%%

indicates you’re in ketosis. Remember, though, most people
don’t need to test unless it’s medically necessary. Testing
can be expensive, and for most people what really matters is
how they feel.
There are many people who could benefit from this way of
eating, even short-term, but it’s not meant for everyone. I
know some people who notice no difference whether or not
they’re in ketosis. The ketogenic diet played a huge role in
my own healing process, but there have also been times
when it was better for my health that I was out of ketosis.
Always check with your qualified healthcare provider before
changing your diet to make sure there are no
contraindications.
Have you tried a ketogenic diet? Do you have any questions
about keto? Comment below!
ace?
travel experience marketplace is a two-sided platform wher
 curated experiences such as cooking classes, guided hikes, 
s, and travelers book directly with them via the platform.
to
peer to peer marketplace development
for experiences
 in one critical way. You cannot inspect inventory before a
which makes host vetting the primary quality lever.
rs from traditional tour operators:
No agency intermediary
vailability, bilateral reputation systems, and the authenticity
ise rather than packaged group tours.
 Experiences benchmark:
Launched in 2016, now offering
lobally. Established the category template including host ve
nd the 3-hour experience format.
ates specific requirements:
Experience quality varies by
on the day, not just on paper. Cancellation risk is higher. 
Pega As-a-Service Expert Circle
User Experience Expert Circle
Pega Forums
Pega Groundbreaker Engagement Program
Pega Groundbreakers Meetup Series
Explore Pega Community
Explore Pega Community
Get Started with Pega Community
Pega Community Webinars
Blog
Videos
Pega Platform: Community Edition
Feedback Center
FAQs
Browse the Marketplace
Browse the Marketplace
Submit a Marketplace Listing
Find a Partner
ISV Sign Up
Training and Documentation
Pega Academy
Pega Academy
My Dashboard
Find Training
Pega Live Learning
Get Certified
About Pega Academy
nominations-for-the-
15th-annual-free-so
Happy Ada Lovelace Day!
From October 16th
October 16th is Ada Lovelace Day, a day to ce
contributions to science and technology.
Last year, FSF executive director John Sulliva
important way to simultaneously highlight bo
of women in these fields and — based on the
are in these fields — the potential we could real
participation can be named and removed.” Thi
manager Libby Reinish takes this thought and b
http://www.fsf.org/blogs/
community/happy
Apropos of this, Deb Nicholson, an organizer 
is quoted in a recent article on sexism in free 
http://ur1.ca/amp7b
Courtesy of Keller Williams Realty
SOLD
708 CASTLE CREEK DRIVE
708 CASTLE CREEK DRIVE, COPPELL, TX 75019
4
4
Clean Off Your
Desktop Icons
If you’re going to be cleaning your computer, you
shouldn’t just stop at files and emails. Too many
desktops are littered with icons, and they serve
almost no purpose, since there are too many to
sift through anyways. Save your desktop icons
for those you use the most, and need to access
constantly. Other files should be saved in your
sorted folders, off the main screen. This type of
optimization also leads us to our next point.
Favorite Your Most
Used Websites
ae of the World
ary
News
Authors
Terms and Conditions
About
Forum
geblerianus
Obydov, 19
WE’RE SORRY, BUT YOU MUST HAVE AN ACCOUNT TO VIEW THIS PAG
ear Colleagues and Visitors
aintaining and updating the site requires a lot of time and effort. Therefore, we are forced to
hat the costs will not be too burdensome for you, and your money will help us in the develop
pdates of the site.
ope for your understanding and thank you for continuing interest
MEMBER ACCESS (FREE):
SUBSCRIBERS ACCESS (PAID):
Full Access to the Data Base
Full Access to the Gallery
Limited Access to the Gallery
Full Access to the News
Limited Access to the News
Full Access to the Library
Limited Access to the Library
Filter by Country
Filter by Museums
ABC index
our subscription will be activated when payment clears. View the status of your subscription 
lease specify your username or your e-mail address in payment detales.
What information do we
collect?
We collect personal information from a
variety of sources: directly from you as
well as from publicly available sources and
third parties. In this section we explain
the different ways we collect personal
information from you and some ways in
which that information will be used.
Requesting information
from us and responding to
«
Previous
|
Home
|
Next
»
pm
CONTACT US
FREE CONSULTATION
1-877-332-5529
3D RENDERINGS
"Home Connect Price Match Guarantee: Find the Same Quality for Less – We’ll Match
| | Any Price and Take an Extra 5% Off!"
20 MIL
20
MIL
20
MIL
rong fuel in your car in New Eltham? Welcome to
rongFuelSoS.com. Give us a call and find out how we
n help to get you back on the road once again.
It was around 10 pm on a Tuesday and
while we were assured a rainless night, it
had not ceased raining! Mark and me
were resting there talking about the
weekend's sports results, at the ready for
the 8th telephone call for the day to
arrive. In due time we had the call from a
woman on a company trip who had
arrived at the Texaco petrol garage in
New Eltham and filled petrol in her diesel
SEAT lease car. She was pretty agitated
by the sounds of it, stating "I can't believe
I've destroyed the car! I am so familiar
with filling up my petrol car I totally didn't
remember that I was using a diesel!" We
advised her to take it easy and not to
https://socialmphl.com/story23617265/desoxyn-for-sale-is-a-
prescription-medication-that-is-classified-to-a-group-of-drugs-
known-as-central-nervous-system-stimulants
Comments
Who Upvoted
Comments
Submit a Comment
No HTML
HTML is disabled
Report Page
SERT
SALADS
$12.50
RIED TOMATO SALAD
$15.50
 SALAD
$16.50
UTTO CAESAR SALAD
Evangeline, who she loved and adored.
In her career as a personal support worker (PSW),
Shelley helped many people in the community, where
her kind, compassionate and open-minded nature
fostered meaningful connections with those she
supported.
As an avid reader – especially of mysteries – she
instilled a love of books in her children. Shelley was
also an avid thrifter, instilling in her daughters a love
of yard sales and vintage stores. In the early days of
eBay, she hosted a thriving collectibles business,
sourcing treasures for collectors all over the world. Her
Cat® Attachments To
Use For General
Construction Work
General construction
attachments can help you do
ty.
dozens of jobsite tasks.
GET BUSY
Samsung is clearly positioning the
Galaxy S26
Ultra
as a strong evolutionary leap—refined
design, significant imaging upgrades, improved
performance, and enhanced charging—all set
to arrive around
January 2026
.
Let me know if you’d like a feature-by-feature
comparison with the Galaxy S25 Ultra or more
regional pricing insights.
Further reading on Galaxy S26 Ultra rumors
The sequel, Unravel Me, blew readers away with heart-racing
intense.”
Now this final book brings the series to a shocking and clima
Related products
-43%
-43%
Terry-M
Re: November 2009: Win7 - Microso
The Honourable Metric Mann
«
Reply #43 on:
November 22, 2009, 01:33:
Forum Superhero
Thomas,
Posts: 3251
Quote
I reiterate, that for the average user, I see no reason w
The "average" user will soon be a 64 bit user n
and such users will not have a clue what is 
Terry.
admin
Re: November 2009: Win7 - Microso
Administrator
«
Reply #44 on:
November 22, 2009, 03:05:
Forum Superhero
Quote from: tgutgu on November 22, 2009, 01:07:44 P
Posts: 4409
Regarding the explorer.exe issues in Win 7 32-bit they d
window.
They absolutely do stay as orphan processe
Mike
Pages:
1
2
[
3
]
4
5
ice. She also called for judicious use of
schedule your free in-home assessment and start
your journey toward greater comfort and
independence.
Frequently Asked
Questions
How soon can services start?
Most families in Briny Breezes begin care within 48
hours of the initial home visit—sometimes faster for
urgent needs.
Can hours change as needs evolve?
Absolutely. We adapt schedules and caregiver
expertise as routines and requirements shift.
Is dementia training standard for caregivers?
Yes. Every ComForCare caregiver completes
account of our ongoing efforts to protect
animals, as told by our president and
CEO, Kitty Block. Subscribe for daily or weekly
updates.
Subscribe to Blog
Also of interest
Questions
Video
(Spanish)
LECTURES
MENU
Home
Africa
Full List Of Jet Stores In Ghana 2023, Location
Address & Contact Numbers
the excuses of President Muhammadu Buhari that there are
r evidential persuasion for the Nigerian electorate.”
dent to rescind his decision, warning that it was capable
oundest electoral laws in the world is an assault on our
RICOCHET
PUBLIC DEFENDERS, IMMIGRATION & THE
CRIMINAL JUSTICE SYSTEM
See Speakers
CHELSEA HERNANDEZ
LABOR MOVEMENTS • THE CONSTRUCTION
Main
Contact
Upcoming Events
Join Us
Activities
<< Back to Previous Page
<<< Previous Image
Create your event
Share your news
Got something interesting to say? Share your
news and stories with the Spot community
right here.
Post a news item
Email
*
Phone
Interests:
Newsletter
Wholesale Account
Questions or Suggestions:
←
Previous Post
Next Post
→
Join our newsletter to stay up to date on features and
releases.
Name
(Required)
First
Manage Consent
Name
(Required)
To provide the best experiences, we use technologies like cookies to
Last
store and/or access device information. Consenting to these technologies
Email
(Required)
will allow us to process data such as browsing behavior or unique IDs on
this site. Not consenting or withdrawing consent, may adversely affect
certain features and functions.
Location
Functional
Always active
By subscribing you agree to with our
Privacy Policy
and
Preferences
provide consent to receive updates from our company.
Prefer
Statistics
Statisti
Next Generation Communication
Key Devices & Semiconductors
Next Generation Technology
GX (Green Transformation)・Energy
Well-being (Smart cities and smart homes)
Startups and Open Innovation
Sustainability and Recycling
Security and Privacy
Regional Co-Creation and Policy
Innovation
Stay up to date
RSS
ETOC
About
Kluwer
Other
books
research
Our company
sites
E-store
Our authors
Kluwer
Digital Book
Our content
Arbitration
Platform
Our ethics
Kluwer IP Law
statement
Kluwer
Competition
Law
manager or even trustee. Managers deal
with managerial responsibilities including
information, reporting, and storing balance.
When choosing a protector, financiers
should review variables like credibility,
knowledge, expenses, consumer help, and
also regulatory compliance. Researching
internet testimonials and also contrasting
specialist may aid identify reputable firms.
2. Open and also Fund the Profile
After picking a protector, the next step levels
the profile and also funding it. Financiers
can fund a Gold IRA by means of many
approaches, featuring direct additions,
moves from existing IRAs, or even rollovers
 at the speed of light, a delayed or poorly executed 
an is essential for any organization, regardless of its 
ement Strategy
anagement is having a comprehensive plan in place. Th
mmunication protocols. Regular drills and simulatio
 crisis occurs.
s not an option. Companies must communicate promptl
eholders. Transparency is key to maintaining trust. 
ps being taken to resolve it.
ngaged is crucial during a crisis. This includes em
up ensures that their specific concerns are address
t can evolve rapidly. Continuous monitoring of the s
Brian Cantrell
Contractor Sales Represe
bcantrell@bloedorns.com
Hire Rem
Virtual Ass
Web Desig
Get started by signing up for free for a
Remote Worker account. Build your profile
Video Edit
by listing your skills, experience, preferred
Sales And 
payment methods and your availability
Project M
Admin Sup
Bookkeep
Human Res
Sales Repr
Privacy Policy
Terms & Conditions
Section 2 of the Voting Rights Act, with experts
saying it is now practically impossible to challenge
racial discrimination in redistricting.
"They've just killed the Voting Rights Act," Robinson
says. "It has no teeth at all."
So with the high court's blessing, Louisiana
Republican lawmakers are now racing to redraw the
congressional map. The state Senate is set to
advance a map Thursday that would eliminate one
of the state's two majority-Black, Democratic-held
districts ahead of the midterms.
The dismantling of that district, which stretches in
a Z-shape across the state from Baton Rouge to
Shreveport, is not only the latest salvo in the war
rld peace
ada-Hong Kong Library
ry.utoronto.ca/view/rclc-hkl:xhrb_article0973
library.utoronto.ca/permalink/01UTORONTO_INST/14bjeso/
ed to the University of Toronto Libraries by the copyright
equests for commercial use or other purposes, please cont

%%

__Task directions__: Wherever the string "such" occurs in the listing, return the line it sits on.

__Solved problem__:
 curated experiences such as cooking classes, guided hikes, 
and such users will not have a clue what is 
will allow us to process data such as browsing behavior or unique IDs on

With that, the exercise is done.